TRACERS was one of two teams picked out of 15 to study the Sun and its effects on the Earth and the universe.

The project will send two satellites into space, one right after the other, to the specific region in space in which particles from the solar wind are able to come through openings in the Earth’s magnetic sphere that occur where the Sun and Earth’s fields touch. These areas, called cusps, allow particles to come very close to the Earth. TRACERS will look at these particles and try to answer decades-old questions.

“When [the particles] come down, they have features in them that people have debated for more than two decades about what’s going on there,” Kletzing said. “Is it space, is it time, is it some combination of the two? We don’t know the answers because we’ve never had two satellites in exactly the right orbit space in exactly the right way to figure that out.”

Once launched, each satellite will pass through the cusps once every hour and a half. Data will be sent from the satellites to researchers twice a day.

The researchers started working on their proposal almost three years ago, and the satellites are likely to launch in three and a half years, Kletzing said.

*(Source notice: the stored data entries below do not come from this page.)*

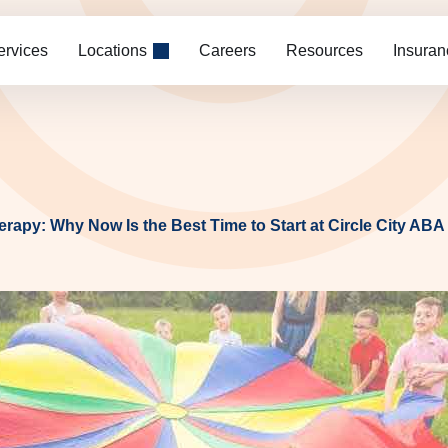
ervices
Locations
Careers
Resources
Insuran
rapy: Why Now Is the Best Time to Start at Circle City ABA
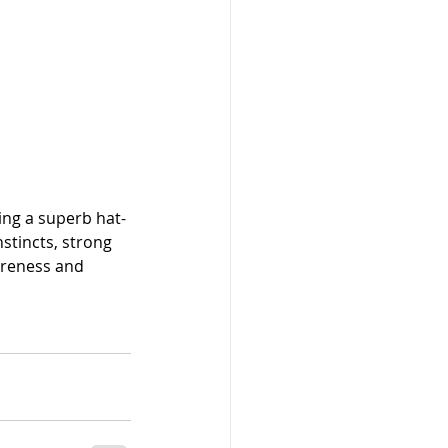
ng a superb hat-
stincts, strong 
areness and 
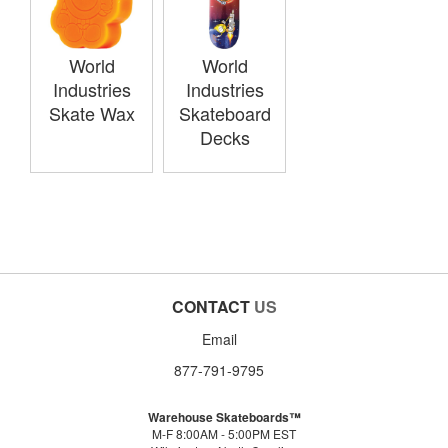
World
World
Industries
Industries
Skate Wax
Skateboard
Decks
CONTACT
US
Email
877-791-9795
Warehouse Skateboards™
M-F 8:00AM - 5:00PM EST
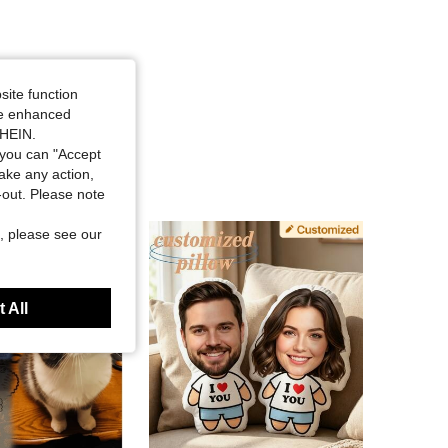
site function
ide enhanced
SHEIN.
you can "Accept
take any action,
t-out. Please note
, please see our
 All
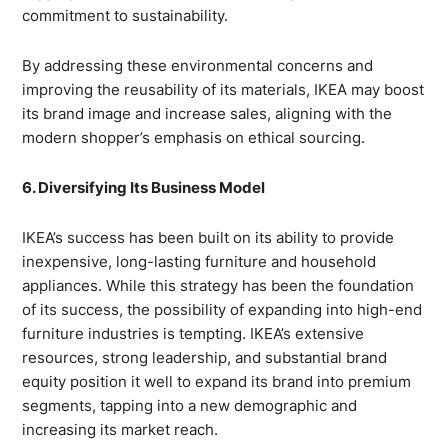
commitment to sustainability.
By addressing these environmental concerns and
improving the reusability of its materials, IKEA may boost
its brand image and increase sales, aligning with the
modern shopper’s emphasis on ethical sourcing.
6. Diversifying Its Business Model
IKEA’s success has been built on its ability to provide
inexpensive, long-lasting furniture and household
appliances. While this strategy has been the foundation
of its success, the possibility of expanding into high-end
furniture industries is tempting. IKEA’s extensive
resources, strong leadership, and substantial brand
equity position it well to expand its brand into premium
segments, tapping into a new demographic and
increasing its market reach.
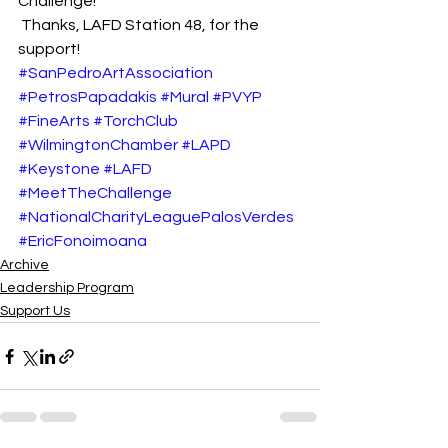
Challenge!
 Thanks, LAFD Station 48, for the 
support!
#SanPedroArtAssociation
#PetrosPapadakis
#Mural
#PVYP
#FineArts
#TorchClub
#WilmingtonChamber
#LAPD
#Keystone
#LAFD
#MeetTheChallenge
#NationalCharityLeaguePalosVerdes
#EricFonoimoana
Archive
Leadership Program
Support Us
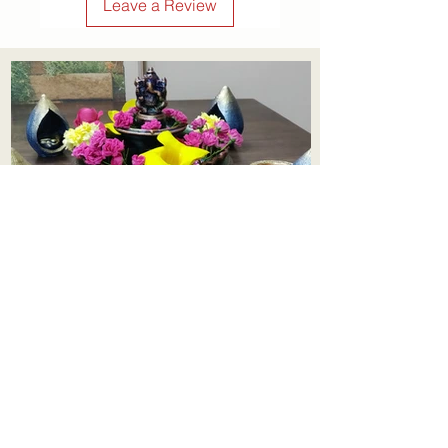
Leave a Review
Aadhi Learning Centre
​Old No 79, New No 43.Journalist
Colony,Srinivasapuram,
Thiruvanmiyur,Chennai-600041
Click here
Registered Office:
A3, Nahar Vikas Apartments18, Anna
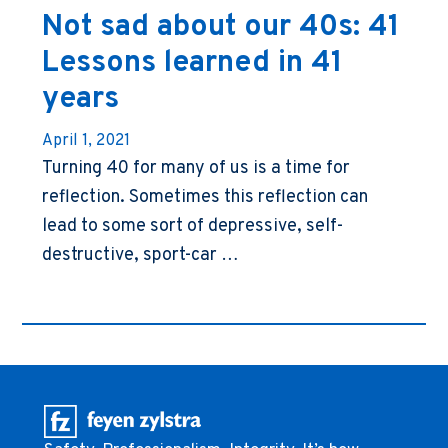
Not sad about our 40s: 41
Lessons learned in 41
years
April 1, 2021
Turning 40 for many of us is a time for
reflection. Sometimes this reflection can
lead to some sort of depressive, self-
destructive, sport-car …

The timeline for TRACERS had to be pushed back during the recent U.S. government shutdown, which lasted from Dec. 22, 2018, to Jan. 25. Kletzing said the team will discuss all the details, including a new launch date, soon. The researchers were originally supposed to have the project underway on April 19, and the launch was set for 2022.

Associate Professor Jasper Halekas is in charge of the Analyzer for Cusp Electrons instrument, which he described as one of the “noses” of the crafts. Halekas said that when the original proposal was submitted to NASA, he wasn’t confident that the UI team was going to receive the funding. The team was the only one of the top five picked with a university principal investigator — all the other teams have NASA or industry leaders, which could have put the UI researchers at a disadvantage.

“We work on a lot of proposals for big projects like these, and the chances of winning any particular one are really small … to win is really huge,” he said.

Kletzing said the project is part of NASA’s Small Explorer program, which works to fund missions that cost less than $120 million. The crafts are part of a newer generation of small satellites that are finding new ways of doing great science.

Halekas, who has been at the UI for five years, said the new hirings in the department are helping to usher in the new time.

“This is a department that has a rich history of space physics, but it’s exciting to see our upward trajectory now,” Halekas said.